Hem Mekke’nin fethi hem gönüllerin fethi, bölük bölük, grup grup insanların gönüllerindeki küfür ve şirk buzları erimiş insanlar Allah’ın dinine girmişlerdi. Tek kişi çıkmıştı ama şimdi etrafında dâvâsı için seve seve başını verecek nesiller oluşmuştu. Bu sûrenin gelişinden hemen sonra ashabına okuduğu tarihi veda hutbesinde karşısında yüz bini aşkın insan vardı. Artık yalnız, korumasız ve ıstıraplı günler bitmişti. Artık işkenceler geride kalmıştı. Artık imanlarından ötürü insanların kızgın kumlar üzerinde dağlanmaları geride kalmıştı. Artık Şi’b-i Ebi Talib’de açlık, susuzluk ve gözyaşlarının hakim olduğu ekonomik boykot anlaşmaları geride kalmıştı. İşte bütün bunları kendisine lütfeden Rabbine karşı hamd ile tesbih ve istiğfar etmesi gerekiyordu.

Rasulullah efendimizin sayılamayacak kadar lütuflara ve nimetlere ulaştırıldığı ve Mekke’de, Arabistan yarımadasında artık onun dâvâsının önüne çıkabilecek hiçbir engelin kalmadığı, fevç fevç insanların onun dâvetine dahil  oldukları,girdikleri bir dönemde gelen bu sûre artık Rasulullah efendimizin görevini tamamlandığını ve artık irtihalinin yaklaştığını anlatıyordu. Hz Ömer efendimiz sahâbenin büyükleriyle zaman zaman toplantılar düzenlerdi. Sahâbeyi  güzin efendilerimizle ilim meclisleri oluşturuyordu. Bu meclislere çocukların girmemesine rağmen çocuk yaşta olan Abdullah İbni Abbas efendimizi de alırdı. Sahâbe bunu yadırgadılar da Hz. Ömer onlara bu çocuğun dinde anlayışını, derin ilmini göstermek üzere etrafındakilere sorar: “Söyleyin bana Nasr sûresinden ne anlıyorsunuz?”

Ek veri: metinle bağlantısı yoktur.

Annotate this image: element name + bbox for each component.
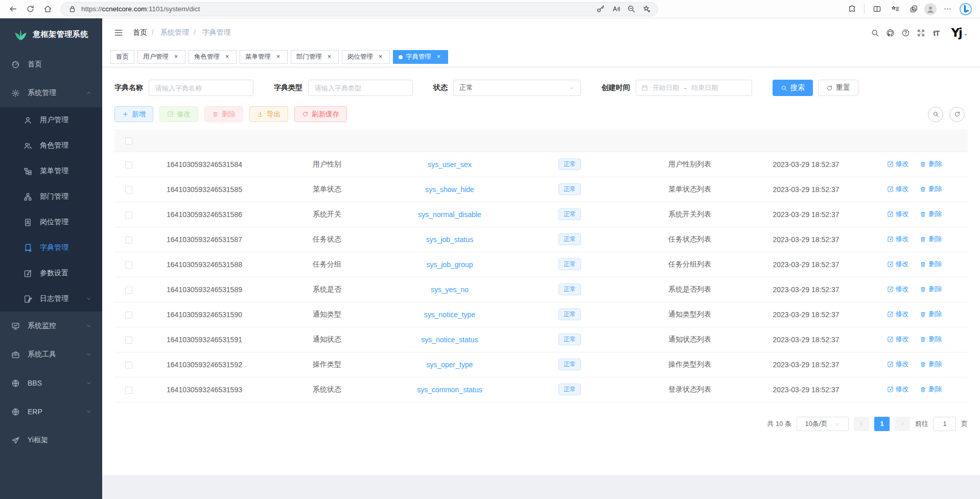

Onlar da, “işte Allah’ın yardımı, nusret gelecek, fetih olacak, insanlar fevç fevç dine girecek. Biz bu sûreden bunları anlıyoruz” derler. Onların bu cevaplarını aldıktan sonra Hz. Ömer efendimiz İbni Abbas’a döner ve ona sorar: “Ey İbni Abbas, sen ne anlıyorsun bu sûreden?” O der ki: “Vallahi ben bu sûreden Rasulullah’ın vefat haberini anlıyorum. Rabbimiz bu sûresinde artık onun emaneti  teslim  etme  vaktinin tamamlandığını ve Dâr-ı Bekâya yürümesinin yakın olduğunu anlatıyor” der. Bunun üzerine Hz. Ömer: “İşte ben bunun için bu çocuğu sizin meclislerinize çağırıyorum. Vallahi bu sûreden ben de onun anladığını anlıyorum” der. (Ali Küçük…Besairul  Kuran…)

Rabbimiz  Nasr  suresindeki bu üç ayette  mealen şöyle buyurmaktadır:’’ Allah’ın yardımı ve fethi geldiğinde,  İnsanların dalga dalga Allah’ın dinine girdiğini gördüğünde, Rabbini överek tesbih et, O’ndan mağfiret dile. Çünkü O tevbeleri kabul edendir. Seyyid  Kutub Rahmetullahi aleyh bu ayetler  hakkında  diyorki: ‘’Bu mesaj yüce Allah’ın „Allah’ın yardımı geldiği zaman“ sözünde somutlaşıyor. Yardım ve zafer Allah’ındır. Yüce Allah onu belirlediği zaman da, çizdiği amacı gerçekleştirmek için, dilediği şekilde gerçekleştirir, dilediği zamanda meydana getirir. Ne Peygamberin ne de arkadaşlarının bu konuda bir yetkileri vardır. Bu zafer konusunda onların bir güçleri de yoktur. Onda kişisel çıkarları, özel faydaları da olmadığı gibi. Gönüllerini rahatlatan özel bir hazları da yoktur! Zafer Sadece Allah’ın işidir.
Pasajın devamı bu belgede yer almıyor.